(Task to complete) Every line of the data below that holds the string "Kali" needs to be reported.

[Extracted records]
□ □ □

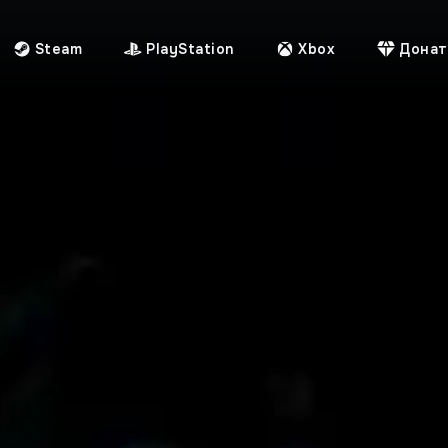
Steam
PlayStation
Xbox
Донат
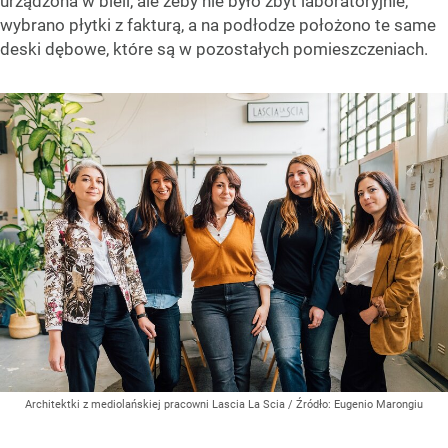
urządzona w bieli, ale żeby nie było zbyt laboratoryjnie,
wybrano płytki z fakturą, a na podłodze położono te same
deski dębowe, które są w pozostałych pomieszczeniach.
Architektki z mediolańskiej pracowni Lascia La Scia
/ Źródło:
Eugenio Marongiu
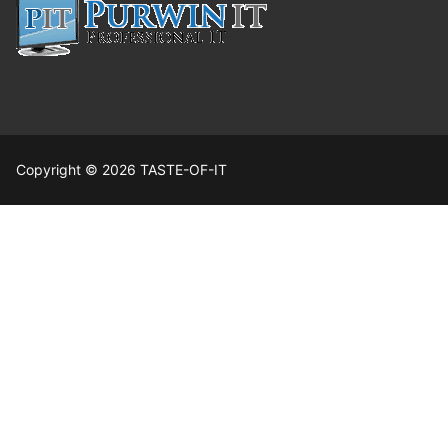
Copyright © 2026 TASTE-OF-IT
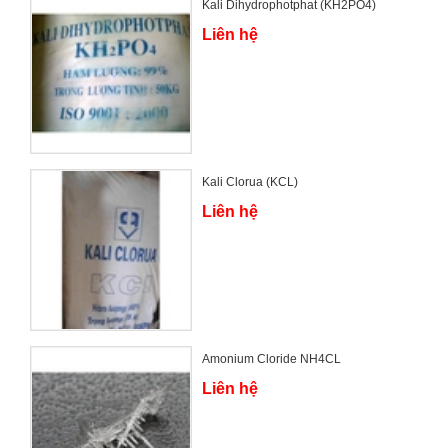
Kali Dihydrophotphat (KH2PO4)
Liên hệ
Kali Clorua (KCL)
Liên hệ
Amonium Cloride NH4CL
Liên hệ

□ □ □

(Answer to the exercise)
Kali Dihydrophotphat (KH2PO4)
Kali Clorua (KCL)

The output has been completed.